Anche quest’anno il Milano Film Festival ha offerto un’immersione nel cinema contemporaneo a tutti gli appassionati del grande schermo. Più di 80.000 persone all’Arena Civica, hanno vissuto dieci giorni e dieci notti di puro cinema nell’attesa di vedere premiati i migliori registi emergenti.

Per accompagnare la proiezione dei film, la manifestazione ha anche offerto un ricco calendario musicale: si sono esibiti band emergenti tra cui i Musetta, i Fake P, i Sursumcorda ed artisti già riconosciuti come Almamegretta, Disco Pax, Etnorchestra e molti altri.

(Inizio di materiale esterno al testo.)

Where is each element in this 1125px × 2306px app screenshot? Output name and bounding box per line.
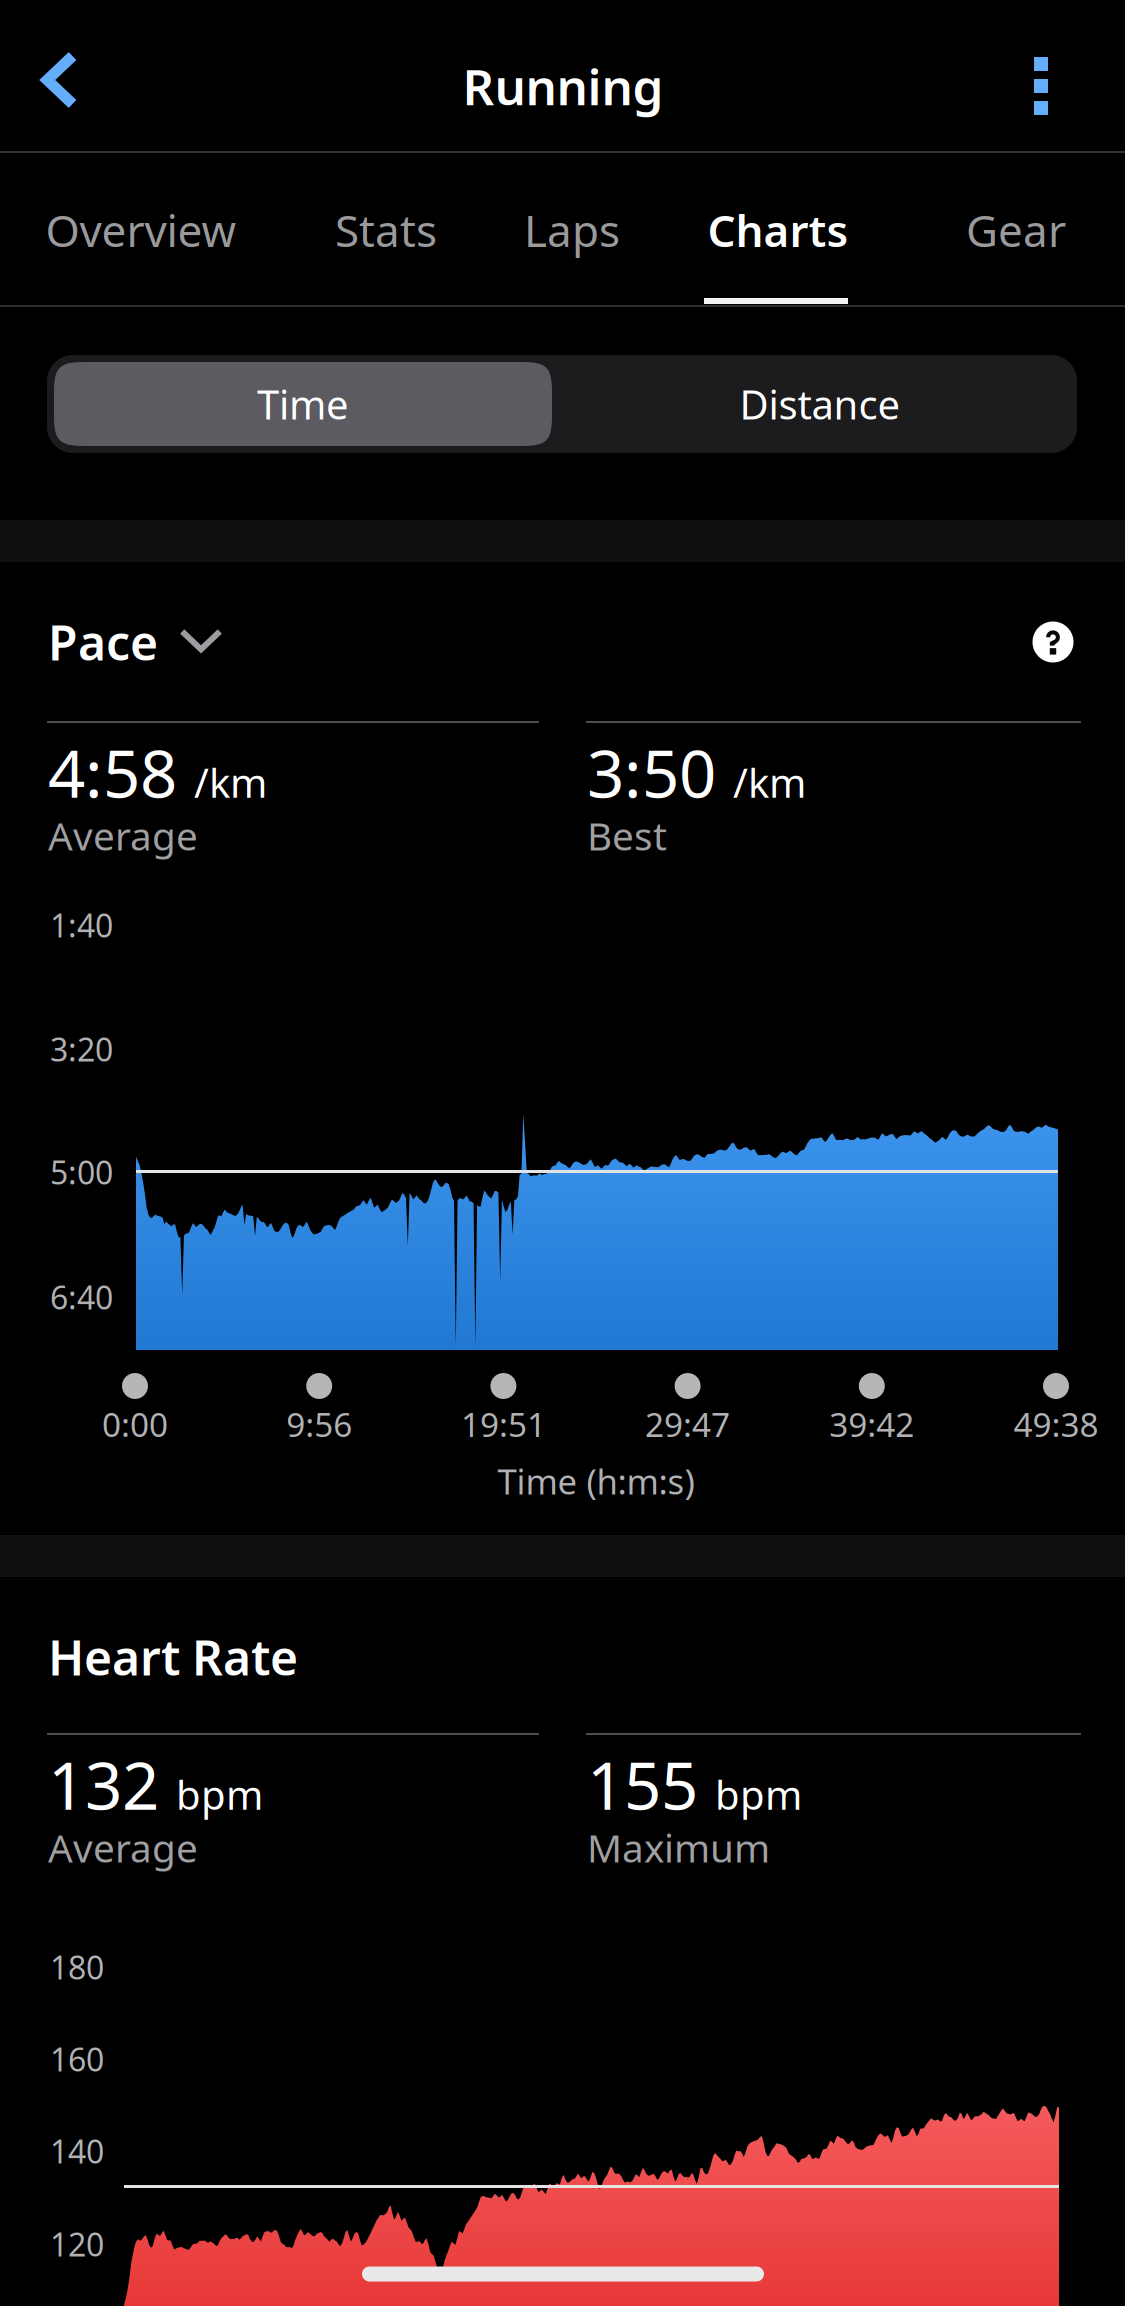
staticText: Average [48,810,198,861]
button[interactable]: Back [0,5,117,155]
staticText: 180 [50,1946,104,1988]
staticText: 0:00 [102,1402,168,1446]
staticText: Running [462,53,664,119]
staticText: Best [587,810,667,861]
staticText: Laps [524,201,620,259]
staticText: 155 [587,1741,698,1828]
staticText: Distance [740,377,900,430]
staticText: Stats [335,201,437,259]
staticText: 140 [50,2130,104,2172]
staticText: 9:56 [286,1402,352,1446]
button[interactable]: Distance [571,362,1069,446]
button[interactable]: Time [54,362,552,446]
staticText: 6:40 [50,1276,113,1318]
staticText: Overview [46,201,236,259]
button[interactable]: Pace [48,594,278,690]
staticText: Time (h:m:s) [498,1458,694,1504]
button[interactable]: Stats [301,154,471,306]
staticText: 5:00 [50,1151,113,1193]
staticText: 3:20 [50,1028,113,1070]
staticText: 1:40 [50,904,113,946]
button[interactable]: More options [981,11,1101,161]
staticText: bpm [715,1768,802,1821]
staticText: 160 [50,2038,104,2080]
staticText: 29:47 [645,1402,730,1446]
staticText: Time [257,377,349,430]
staticText: 39:42 [829,1402,914,1446]
button[interactable]: Charts [683,154,873,306]
staticText: Charts [708,201,848,259]
button[interactable]: Laps [492,154,652,306]
staticText: 4:58 [48,729,177,816]
button[interactable]: Help [1005,594,1101,690]
staticText: 49:38 [1014,1402,1098,1446]
staticText: 132 [48,1741,159,1828]
staticText: 19:51 [461,1402,546,1446]
staticText: bpm [176,1768,263,1821]
staticText: Heart Rate [48,1625,298,1689]
staticText: Pace [48,610,158,674]
staticText: /km [194,756,267,809]
staticText: /km [733,756,806,809]
staticText: 3:50 [587,729,716,816]
staticText: Gear [966,201,1066,259]
button[interactable]: Overview [16,154,266,306]
button[interactable]: Gear [931,154,1101,306]
staticText: Average [48,1822,198,1873]
staticText: 120 [50,2223,104,2265]
staticText: Maximum [587,1822,770,1873]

Tra i 6 lungometraggi in concorso, la giuria ha premiato Marilena della P7 di Christian Nemescu. La periferia di Bucarest sullo sfondo, è la storia di un tredicenne innamorato di una prostituta che diventa uno studio accurato sul passaggio dall’infanzia all’adolescenza. Ed è sempre la storia di un ragazzo a vincere tra i 51 cortometraggi in concorso. È la storia di Hugo, chiuso nella solitudine del suo studio, nell’opera portoghese Rapace di Joao Nicolau.

Il Premio Aprile è andato al cortometraggio TOTH, di Dylan Drummond e Blair Scott (GBR, 2005).

Fra i film italiani in concorso, è stato premiato Manila di Francesco Segrè, al quale è andato il Premio del Pubblico,  e Vita da pomodoro di Daniela Recchia, con il Premio Cgil.

La giuria degli Studenti ha selezionato Fliegenpflicht fur Quadratkopfe di Stephan-Flint Muller (Germania, 2005).

Il Premio Fa la cosa giusta, per il film che ha saputo meglio interpretare uno stile di vita sostenibile, è andato a The Majesty of the wetlands, di Emmanuel Marshall (Australia, 2005).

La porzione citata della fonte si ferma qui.